Joint work with Bailey Norwood (Oklaoma State University)
Abstract: This paper develops a valuation method which generates consistent and systematic estimates of people's preferences for complex multi-attribute goods by inextricably linking auction bids with conjoint ratings. The advantage of the valuation approach is that it permits the estimation of people's values for many potential goods, allows one to decompose people's values for a good into its sub-components, and permits the study of preference heterogeneity without distributional assumptions. We apply the method to an important and increasingly controversial topic: animal welfare. The method is used to determine people's preferences for eggs and pork produced from different production systems.
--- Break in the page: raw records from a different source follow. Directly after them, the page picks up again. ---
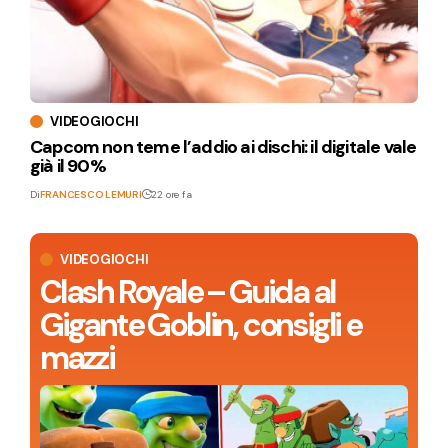
VIDEOGIOCHI
Capcom non teme l’addio ai dischi: il digitale vale
già il 90%
Di
FRANCESCO LEMURI
22 ore fa
VIDEOGIOCHI
Clash Royale – Guida al
Gigante Goblin, consigli e
mazzi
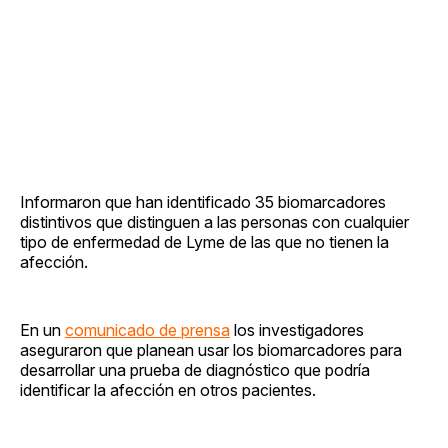
Informaron que han identificado 35 biomarcadores
distintivos que distinguen a las personas con cualquier
tipo de enfermedad de Lyme de las que no tienen la
afección.
En un
comunicado de prensa
los investigadores
aseguraron que planean usar los biomarcadores para
desarrollar una prueba de diagnóstico que podría
identificar la afección en otros pacientes.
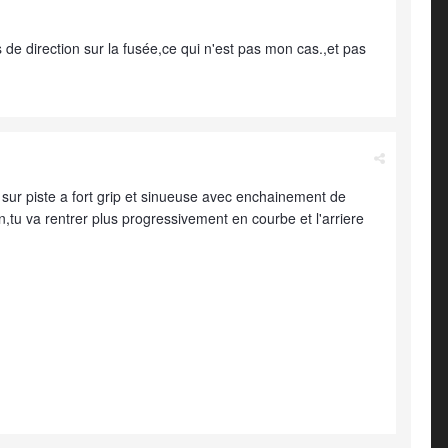
 de direction sur la fusée,ce qui n'est pas mon cas.,et pas
r sur piste a fort grip et sinueuse avec enchainement de
,tu va rentrer plus progressivement en courbe et l'arriere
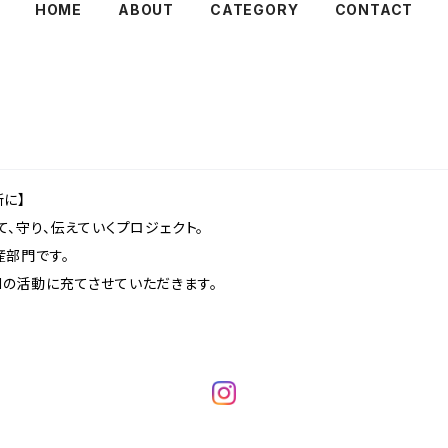
HOME
ABOUT
CATEGORY
CONTACT
に】
、守り、伝えていくプロジェクト。
部門です。
ANの活動に充てさせていただきます。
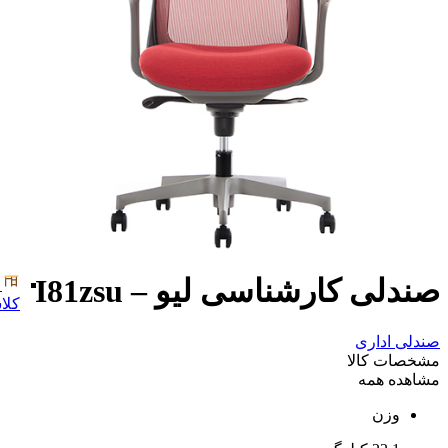
صندلی کارشناسی لیو – I81zsu
کلا
صندلی اداری
مشخصات کالا
مشاهده همه
وزن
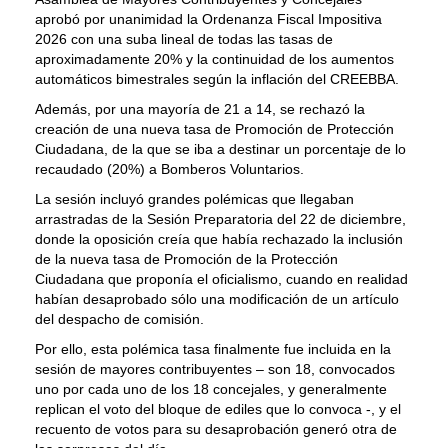
aprobó por unanimidad la Ordenanza Fiscal Impositiva
2026 con una suba lineal de todas las tasas de
aproximadamente 20% y la continuidad de los aumentos
automáticos bimestrales según la inflación del CREEBBA.
Además, por una mayoría de 21 a 14, se rechazó la
creación de una nueva tasa de Promoción de Protección
Ciudadana, de la que se iba a destinar un porcentaje de lo
recaudado (20%) a Bomberos Voluntarios.
La sesión incluyó grandes polémicas que llegaban
arrastradas de la Sesión Preparatoria del 22 de diciembre,
donde la oposición creía que había rechazado la inclusión
de la nueva tasa de Promoción de la Protección
Ciudadana que proponía el oficialismo, cuando en realidad
habían desaprobado sólo una modificación de un artículo
del despacho de comisión.
Por ello, esta polémica tasa finalmente fue incluida en la
sesión de mayores contribuyentes – son 18, convocados
uno por cada uno de los 18 concejales, y generalmente
replican el voto del bloque de ediles que lo convoca -, y el
recuento de votos para su desaprobación generó otra de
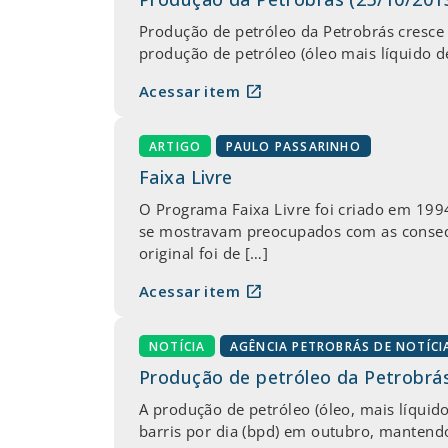
Produção de petróleo da Petrobrás cresce
produção de petróleo (óleo mais líquido d
open_in_new
Acessar item
ARTIGO
PAULO PASSARINHO
Faixa Livre
O Programa Faixa Livre foi criado em 1994
se mostravam preocupados com as consequê
original foi de […]
open_in_new
Acessar item
NOTÍCIA
AGÊNCIA PETROBRÁS DE NOTÍCI
Produção de petróleo da Petrobrá
A produção de petróleo (óleo, mais líquid
barris por dia (bpd) em outubro, mantend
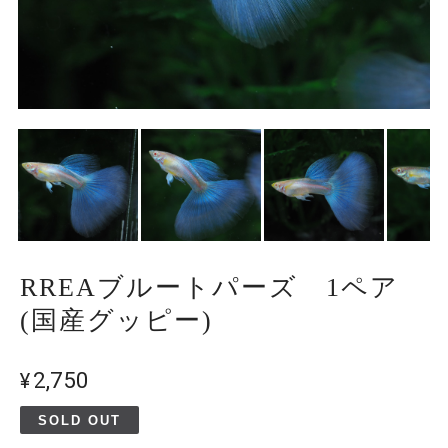
RREAブルートパーズ 1ペア
(国産グッピー)
¥2,750
SOLD OUT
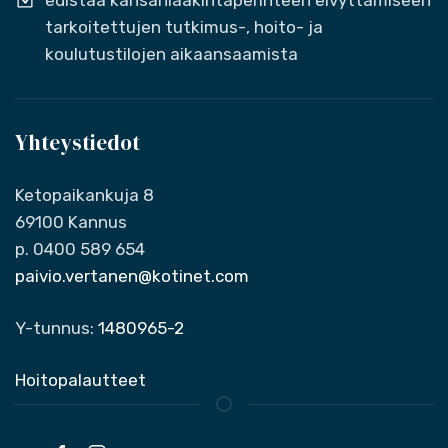
edistää kansanlääkintäperinteen elvyttämiseen
tarkoitettujen tutkimus-, hoito- ja
koulutustilojen aikaansaamista
Yhteystiedot
Ketopaikankuja 8
69100 Kannus
p. 0400 589 654
paivio.vertanen@kotinet.com
Y-tunnus:
1480965-2
Hoitopalautteet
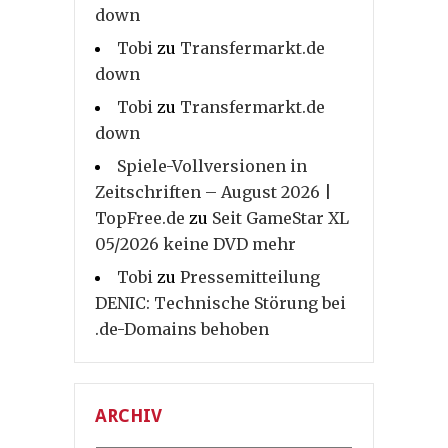
down
Tobi
zu
Transfermarkt.de
down
Tobi
zu
Transfermarkt.de
down
Spiele-Vollversionen in
Zeitschriften – August 2026 |
TopFree.de
zu
Seit GameStar XL
05/2026 keine DVD mehr
Tobi
zu
Pressemitteilung
DENIC: Technische Störung bei
.de-Domains behoben
ARCHIV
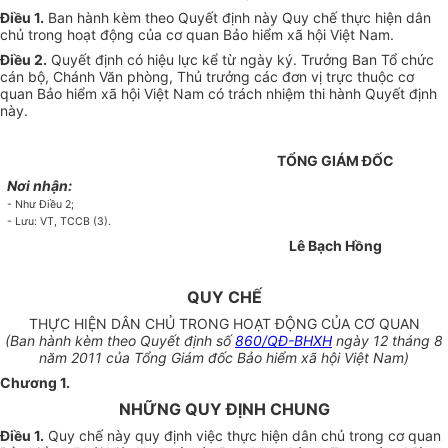
Điều 1.
Ban hành kèm theo Quyết định này Quy chế thực hiện dân
chủ trong hoạt động của cơ quan Bảo hiểm xã hội Việt Nam.
Điều 2.
Quyết định có hiệu lực kể từ ngày ký. Trưởng Ban Tổ chức
cán bộ, Chánh Văn phòng, Thủ trưởng các đơn vị trực thuộc cơ
quan Bảo hiểm xã hội Việt Nam có trách nhiệm thi hành Quyết định
này.
TỔNG GIÁM ĐỐC
Nơi nhận:
- Như Điều 2;
- Lưu: VT, TCCB (3).
Lê Bạch Hồng
QUY CHẾ
THỰC HIỆN DÂN CHỦ TRONG HOẠT ĐỘNG CỦA CƠ QUAN
(Ban hành kèm theo Quyết định số
860/QĐ-BHXH
ngày 12 tháng 8
năm 2011 của Tổng Giám đốc Bảo hiểm xã hội Việt Nam)
Chương 1.
NHỮNG QUY ĐỊNH CHUNG
Điều 1.
Quy chế này quy định việc thực hiện dân chủ trong cơ quan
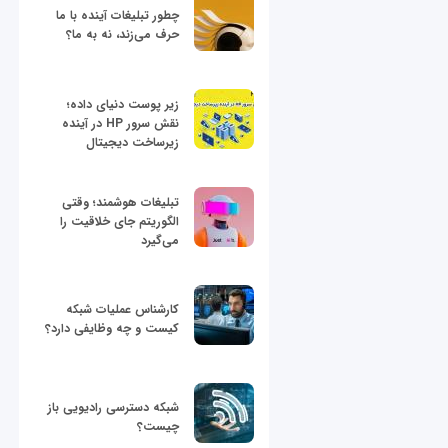
چطور تبلیغات آینده با ما
حرف می‌زند، نه به ما؟
زیر پوست دنیای داده؛
نقش سرور HP در آینده
زیرساخت دیجیتال
تبلیغات هوشمند؛ وقتی
الگوریتم جای خلاقیت را
می‌گیرد
کارشناس عملیات شبکه
کیست و چه وظایفی دارد؟
شبکه دسترسی رادیویی باز
چیست؟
Data from experiments conducted in three diverse U.S. locations (Chicago, IL; Dallas, TX; and Wilmington, NC) indicates that people are, on average, willing to pay $0.95 more for a dozen eggs raised in an aviary, pasture system vs. a cage system, and are willing to pay $2.02 more for two-pounds of pork chops raised in a pasture system as opposed to a crate system.
Thursday 6th of October 2011
Elena Verdolini (FEEM)
"Heterogeneous Firms Trading in Ideas : An Application to Energy Technologies"
Joint work with Valentina Bosetti (FEEM)
Abstract: Notwithstanding the central role attributed to technology transfer (TT) and the effort to promote it through the creation of permanent international bodies such as the Subsidiary Body for Scientific and Technological Advice of the UNFCCC, very little is known about the determinants of this process with respect to climate technologies. This paper marries the literature on international trade with that on innovation and TT in carbon efficient technologies, making a number of important contributions. First, a model of monopolistic competition shows how the decision to export a blueprint/technology depends on market and institutional characteristics of the receiving country, on the geographical and technological distance of the two countries and on the quality of the innovator's ideas. Asymmetry of TT are the result of differences in innovation levels and ideas productivity. Second, we empirically test our model using carefully selected patent data for both developed and developing countries. Greater geographical and technological distance hinders patenting. Conversely, lower financial risks in the receiving country is associated with higher levels of patent duplication. This effect is however influenced by the stage of economic development of the receiving country.
Thursday 29th of September 2011
David Martimort (PSE)
"A Mechanism Design Approach to Climate Agreements"
Joint work with Wilfried Sand-Zantman (TSE)
Abstract: We analyze environmental agreements in contexts with asymmetric information, voluntary participation by sovereign countries and possibly limited enforcement. Taking a mechanism design perspective, we study how countries can agree on effort levels and compensations to take into account multilateral externalities. We delineate conditions for efficient agreements and trace out possible inefficiencies to the conjectures that countries hold following disagreement. We show how optimal mechanisms admit simple approximations with attractive implementation properties. Finally, we also highlight how limits on commitment strongly hinder performances of optimal mechanisms.